If a line in the listing below includes the word "agency", pick it out.

EXTRACTED DATA Start Marker

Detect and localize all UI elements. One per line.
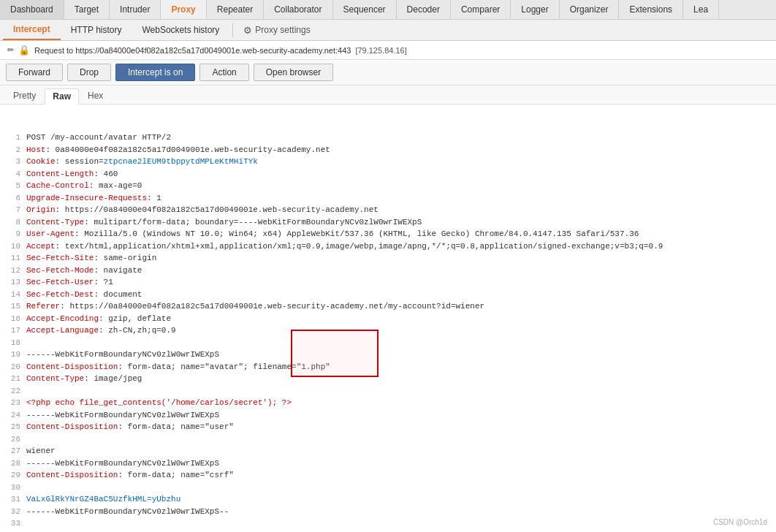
- sub-nav-item-http-history[interactable]: HTTP history: [61, 20, 132, 39]
- line-content: ------WebKitFormBoundaryNCv0zlW0wrIWEXpS…: [26, 506, 229, 518]
- line-number: 10: [6, 240, 20, 253]
- line-number: 2: [6, 144, 20, 156]
- line-content: Sec-Fetch-User: ?1: [26, 276, 113, 289]
- line-content: Content-Type: multipart/form-data; bound…: [26, 216, 422, 229]
- url-text: Request to https://0a84000e04f082a182c5a…: [34, 46, 351, 55]
- top-nav-item-target[interactable]: Target: [64, 0, 110, 19]
- lock-icon: 🔒: [18, 45, 30, 56]
- line: 31VaLxGlRkYNrGZ4BaC5UzfkHML=yUbzhu: [6, 493, 770, 506]
- line: 8Content-Type: multipart/form-data; boun…: [6, 216, 770, 229]
- line: 3Cookie: session=ztpcnae2lEUM9tbppytdMPL…: [6, 156, 770, 168]
- line-number: 13: [6, 276, 20, 289]
- line: 32------WebKitFormBoundaryNCv0zlW0wrIWEX…: [6, 506, 770, 518]
- top-nav-item-proxy[interactable]: Proxy: [161, 0, 206, 19]
- line: 16Accept-Encoding: gzip, deflate: [6, 313, 770, 325]
- line-content: User-Agent: Mozilla/5.0 (Windows NT 10.0…: [26, 228, 639, 240]
- forward-button[interactable]: Forward: [6, 64, 63, 81]
- top-nav-item-dashboard[interactable]: Dashboard: [0, 0, 64, 19]
- proxy-settings-label: Proxy settings: [255, 25, 310, 35]
- top-nav-item-collaborator[interactable]: Collaborator: [264, 0, 332, 19]
- top-nav-item-intruder[interactable]: Intruder: [110, 0, 161, 19]
- top-nav-item-organizer[interactable]: Organizer: [560, 0, 620, 19]
- line: 20Content-Disposition: form-data; name="…: [6, 361, 770, 373]
- open-browser-button[interactable]: Open browser: [254, 64, 333, 81]
- line: 7Origin: https://0a84000e04f082a182c5a17…: [6, 204, 770, 216]
- line: 33: [6, 517, 770, 530]
- request-container[interactable]: 1POST /my-account/avatar HTTP/22Host: 0a…: [0, 104, 776, 532]
- sub-nav-item-websockets-history[interactable]: WebSockets history: [132, 20, 229, 39]
- drop-button[interactable]: Drop: [67, 64, 111, 81]
- proxy-settings-button[interactable]: ⚙Proxy settings: [236, 22, 317, 39]
- line-content: Content-Disposition: form-data; name="us…: [26, 421, 234, 433]
- url-ip: [79.125.84.16]: [355, 46, 406, 55]
- top-nav-item-extensions[interactable]: Extensions: [619, 0, 683, 19]
- top-nav: DashboardTargetIntruderProxyRepeaterColl…: [0, 0, 776, 20]
- line: 24------WebKitFormBoundaryNCv0zlW0wrIWEX…: [6, 409, 770, 422]
- intercept-button[interactable]: Intercept is on: [115, 64, 195, 81]
- line-number: 21: [6, 373, 20, 385]
- top-nav-item-comparer[interactable]: Comparer: [451, 0, 511, 19]
- line-content: Content-Type: image/jpeg: [26, 373, 142, 385]
- line: 14Sec-Fetch-Dest: document: [6, 289, 770, 301]
- line: 25Content-Disposition: form-data; name="…: [6, 421, 770, 433]
- line: 30: [6, 482, 770, 494]
- line-number: 30: [6, 482, 20, 494]
- line: 4Content-Length: 460: [6, 168, 770, 180]
- line-number: 9: [6, 228, 20, 240]
- line-number: 32: [6, 506, 20, 518]
- line-number: 31: [6, 493, 20, 506]
- line: 29Content-Disposition: form-data; name="…: [6, 469, 770, 482]
- toolbar: Forward Drop Intercept is on Action Open…: [0, 60, 776, 86]
- line-content: Content-Length: 460: [26, 168, 118, 180]
- line-number: 29: [6, 469, 20, 482]
- sub-nav-separator: [232, 23, 233, 37]
- url-bar: ✏ 🔒 Request to https://0a84000e04f082a18…: [0, 41, 776, 60]
- line: 2Host: 0a84000e04f082a182c5a17d0049001e.…: [6, 144, 770, 156]
- line: 18: [6, 337, 770, 349]
- top-nav-item-lea[interactable]: Lea: [683, 0, 719, 19]
- line: 26: [6, 433, 770, 446]
- line-content: Origin: https://0a84000e04f082a182c5a17d…: [26, 204, 379, 216]
- gear-icon: ⚙: [243, 25, 252, 36]
- line: 27wiener: [6, 445, 770, 457]
- line: 6Upgrade-Insecure-Requests: 1: [6, 192, 770, 205]
- line: 9User-Agent: Mozilla/5.0 (Windows NT 10.…: [6, 228, 770, 240]
- line-number: 1: [6, 132, 20, 144]
- line-content: Accept: text/html,application/xhtml+xml,…: [26, 240, 663, 253]
- sub-nav-item-intercept[interactable]: Intercept: [3, 20, 61, 40]
- line-number: 16: [6, 313, 20, 325]
- line-number: 23: [6, 397, 20, 409]
- request-body: 1POST /my-account/avatar HTTP/22Host: 0a…: [0, 104, 776, 532]
- line: 17Accept-Language: zh-CN,zh;q=0.9: [6, 324, 770, 337]
- top-nav-item-decoder[interactable]: Decoder: [397, 0, 451, 19]
- line-number: 17: [6, 324, 20, 337]
- line: 5Cache-Control: max-age=0: [6, 180, 770, 192]
- format-tab-hex[interactable]: Hex: [80, 88, 110, 104]
- line: 1POST /my-account/avatar HTTP/2: [6, 132, 770, 144]
- line: 15Referer: https://0a84000e04f082a182c5a…: [6, 300, 770, 313]
- line: 10Accept: text/html,application/xhtml+xm…: [6, 240, 770, 253]
- line: 11Sec-Fetch-Site: same-origin: [6, 252, 770, 265]
- line-number: 25: [6, 421, 20, 433]
- line-content: ------WebKitFormBoundaryNCv0zlW0wrIWEXpS: [26, 457, 219, 470]
- line: 28------WebKitFormBoundaryNCv0zlW0wrIWEX…: [6, 457, 770, 470]
- line-number: 3: [6, 156, 20, 168]
- line-content: wiener: [26, 445, 56, 457]
- top-nav-item-logger[interactable]: Logger: [511, 0, 559, 19]
- line-number: 5: [6, 180, 20, 192]
- line: 12Sec-Fetch-Mode: navigate: [6, 265, 770, 277]
- line: 22: [6, 385, 770, 398]
- watermark: CSDN @Orch1d: [713, 518, 767, 526]
- line-number: 7: [6, 204, 20, 216]
- format-tab-pretty[interactable]: Pretty: [6, 88, 43, 104]
- top-nav-item-repeater[interactable]: Repeater: [207, 0, 264, 19]
- format-tab-raw[interactable]: Raw: [45, 88, 79, 104]
- line-number: 11: [6, 252, 20, 265]
- line-number: 24: [6, 409, 20, 422]
- line-content: POST /my-account/avatar HTTP/2: [26, 132, 171, 144]
- line-content: Host: 0a84000e04f082a182c5a17d0049001e.w…: [26, 144, 330, 156]
- format-tabs: PrettyRawHex: [0, 86, 776, 104]
- action-button[interactable]: Action: [199, 64, 248, 81]
- line: 19------WebKitFormBoundaryNCv0zlW0wrIWEX…: [6, 349, 770, 361]
- top-nav-item-sequencer[interactable]: Sequencer: [333, 0, 397, 19]
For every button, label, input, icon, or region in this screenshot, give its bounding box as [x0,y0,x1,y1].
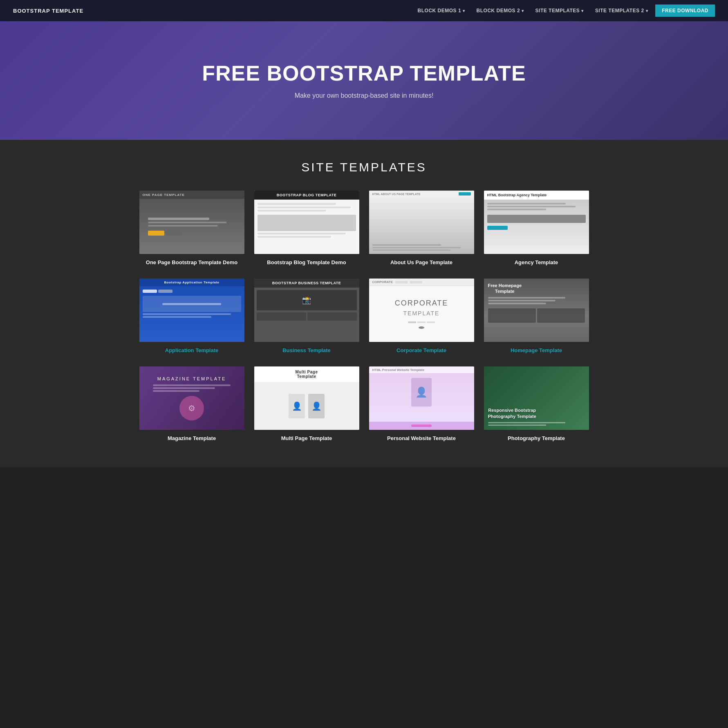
nav-site-templates-2[interactable]: SITE TEMPLATES 2 ▾ [591,5,652,16]
brand-logo: BOOTSTRAP TEMPLATE [13,8,83,14]
template-thumb-business: Bootstrap Business Template 📸 [254,279,359,342]
free-download-button[interactable]: FREE DOWNLOAD [655,4,715,17]
template-card-personal[interactable]: HTML Personal Website Template 👤 Persona… [369,366,474,442]
template-label-about: About Us Page Template [369,259,474,266]
nav-site-templates[interactable]: SITE TEMPLATES ▾ [531,5,588,16]
template-label-homepage: Homepage Template [484,347,589,354]
template-thumb-app: Bootstrap Application Template [139,279,244,342]
chevron-down-icon: ▾ [463,9,465,13]
nav-block-demos-2[interactable]: BLOCK DEMOS 2 ▾ [473,5,528,16]
section-title: SITE TEMPLATES [8,160,720,174]
template-thumb-personal: HTML Personal Website Template 👤 [369,366,474,430]
templates-grid-row1: ONE PAGE TEMPLATE [139,191,589,266]
template-label-app: Application Template [139,347,244,354]
template-thumb-about: HTML ABOUT US PAGE TEMPLATE [369,191,474,254]
page-bottom [0,467,728,475]
hero-section: FREE BOOTSTRAP TEMPLATE Make your own bo… [0,21,728,140]
template-card-homepage[interactable]: Free HomepageTemplate Homepage Template [484,279,589,354]
nav-block-demos-1[interactable]: BLOCK DEMOS 1 ▾ [414,5,469,16]
chevron-down-icon: ▾ [646,9,648,13]
template-thumb-multipage: Multi PageTemplate 👤 👤 [254,366,359,430]
hero-content: FREE BOOTSTRAP TEMPLATE Make your own bo… [202,62,526,99]
chevron-down-icon: ▾ [522,9,524,13]
template-thumb-agency: HTML Bootstrap Agency Template [484,191,589,254]
templates-grid-row3: MAGAZINE TEMPLATE ⚙ Magazine Template [139,366,589,442]
hero-title: FREE BOOTSTRAP TEMPLATE [202,62,526,85]
template-card-blog[interactable]: BOOTSTRAP BLOG TEMPLATE Bootstrap Blog T… [254,191,359,266]
template-card-corporate[interactable]: CORPORATE Corporate Template [369,279,474,354]
template-thumb-homepage: Free HomepageTemplate [484,279,589,342]
template-card-magazine[interactable]: MAGAZINE TEMPLATE ⚙ Magazine Template [139,366,244,442]
template-card-business[interactable]: Bootstrap Business Template 📸 Business T… [254,279,359,354]
chevron-down-icon: ▾ [581,9,584,13]
template-thumb-photography: Responsive BootstrapPhotography Template [484,366,589,430]
template-label-magazine: Magazine Template [139,435,244,442]
template-card-app[interactable]: Bootstrap Application Template [139,279,244,354]
template-label-corporate: Corporate Template [369,347,474,354]
template-label-blog: Bootstrap Blog Template Demo [254,259,359,266]
template-label-business: Business Template [254,347,359,354]
template-label-multipage: Multi Page Template [254,435,359,442]
hero-subtitle: Make your own bootstrap-based site in mi… [202,92,526,99]
template-label-personal: Personal Website Template [369,435,474,442]
template-card-one-page[interactable]: ONE PAGE TEMPLATE [139,191,244,266]
navbar: BOOTSTRAP TEMPLATE BLOCK DEMOS 1 ▾ BLOCK… [0,0,728,21]
templates-grid-row2: Bootstrap Application Template [139,279,589,354]
template-thumb-blog: BOOTSTRAP BLOG TEMPLATE [254,191,359,254]
template-label-photography: Photography Template [484,435,589,442]
template-thumb-one-page: ONE PAGE TEMPLATE [139,191,244,254]
template-card-agency[interactable]: HTML Bootstrap Agency Template Agency Te… [484,191,589,266]
template-card-multipage[interactable]: Multi PageTemplate 👤 👤 Mu [254,366,359,442]
site-templates-section: SITE TEMPLATES ONE PAGE TEMPLATE [0,140,728,467]
template-label-one-page: One Page Bootstrap Template Demo [139,259,244,266]
template-card-about[interactable]: HTML ABOUT US PAGE TEMPLATE About Us Pag… [369,191,474,266]
template-thumb-corporate: CORPORATE Corporate Template [369,279,474,342]
template-card-photography[interactable]: Responsive BootstrapPhotography Template… [484,366,589,442]
template-thumb-magazine: MAGAZINE TEMPLATE ⚙ [139,366,244,430]
nav-links: BLOCK DEMOS 1 ▾ BLOCK DEMOS 2 ▾ SITE TEM… [414,4,715,17]
template-label-agency: Agency Template [484,259,589,266]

EXTRACTED DATA End Marker

RESPONSE TO THE EXERCISE
template-thumb-agency: HTML Bootstrap Agency Template [484,191,589,254]
template-card-agency[interactable]: HTML Bootstrap Agency Template Agency Te… [484,191,589,266]
template-label-agency: Agency Template [484,259,589,266]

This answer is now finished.